My favorite Australian in London had a major birthday in July so we decided a trip to the beach was in order. Josie selected Mallorca which is the largest of Spain’s Balearic Islands located in the Mediterranean Sea. Because if you’re going to do a beach trip, you may as well do it right. My friend Alaina was in town for work and came along too. 3 girls + 4 days + 1 rental car + 1 Spanish island = muy divertido (a lot of fun!).
Before we get to the rest of the beach photos, let me tell you a short story about how we came to rent a car. I’ve entered a travel phase I like to refer to as “the lazy traveler” whereby I wait until the night before a trip to throw all my clothes into my backpack and look up directions from the airport to the hotel. If I’m feeling motivated I’ll also snap photos of the relevant pages in my travel books to peruse on the flight. For those who know me well, this is very unlike my Type A personality – but I’m trying to embrace the adventures and misadventures that come from traveling without a strict itinerary.

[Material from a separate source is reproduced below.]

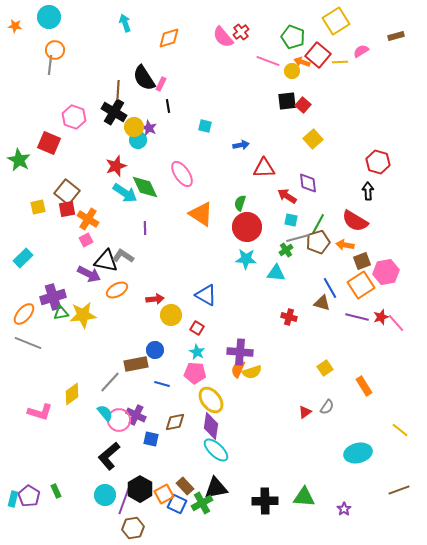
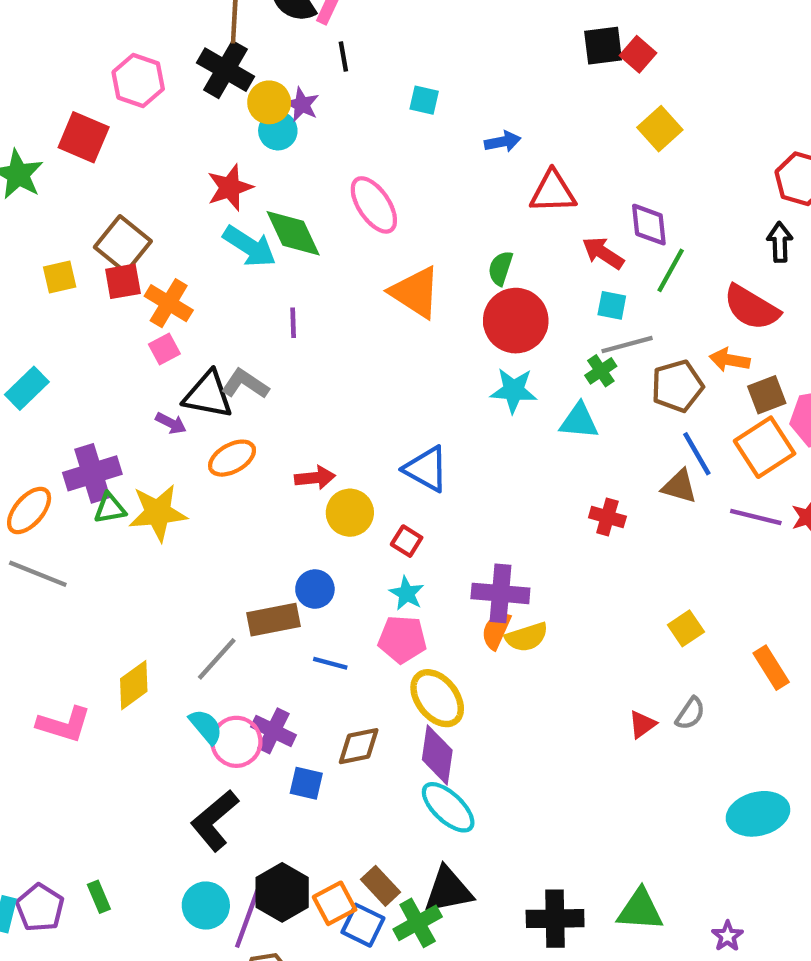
green line: (318, 224) -> (671, 270), moved
brown pentagon: (318, 242) -> (677, 386), moved
purple arrow: (89, 274) -> (171, 423), size x0.6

As I was going through my lazy traveler routine for Mallorca I realized the hotel we’d booked was a 40 minute cab ride from the main airport in Mallorca (read: not cheap) or a 2 hour bus trip (read: waste of vacation time). Until now, I’ve been spoiled by the public transportation systems of Europe’s major cities and have rarely relied on cabs, opting instead for buses and trains. As Josie and I sat on our short 3 hour flight the following day from London to Mallorca we realized we would be stranded at the hotel or doling out cash right and left for cabs if we didn’t have our own set of wheels. And that’s the story of how we ended up at the Europcar desk at the airport handing over my driver’s license while Josie gave me a pep talk before my first time driving in over 9 months.
Port de Sóller
With our new found freedom in the form of a sweet little Volkswagon Polo, we zoomed northwest from the airport towards the Port of Sóller. Our hotel was the fabulous Los Geranios just steps from the water.

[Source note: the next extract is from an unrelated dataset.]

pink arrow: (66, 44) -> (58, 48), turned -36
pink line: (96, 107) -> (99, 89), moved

Soller was absolutely stunning and a nice change of pace from Mallorca’s capital city of Palma. We walked along the beach, ate tapas and frozen yogurt like they were going out of style, rented stand up paddleboards, and indulged in massages at this rooftop spa.

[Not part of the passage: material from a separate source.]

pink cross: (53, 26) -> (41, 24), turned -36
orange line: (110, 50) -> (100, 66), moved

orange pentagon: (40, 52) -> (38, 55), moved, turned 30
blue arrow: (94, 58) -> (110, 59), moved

We also used our wheels to venture out on two day trips to Cala Deia and Palma.
According to Google Maps it was a 25 minute drive from our hotel to the rocky, secluded beach of Cala Deia. Well, Google Maps didn’t take into account the winding, hilltop roads combined with my cautious driving or lack of road signs pointing to the turnoff. Exhibit A – questionable island roads:
An hour and a half after departing the hotel I finally delivered us to our destination. We were rewarded by some of the most breathtaking views I’ve ever seen.
We enjoyed the sun and ate delicious seafood at one of the two restaurants perched on the rocks overlooking the water. After a much easier drive back to the hotel I happily parked the car for the remainder of the day while we explored more of Soller.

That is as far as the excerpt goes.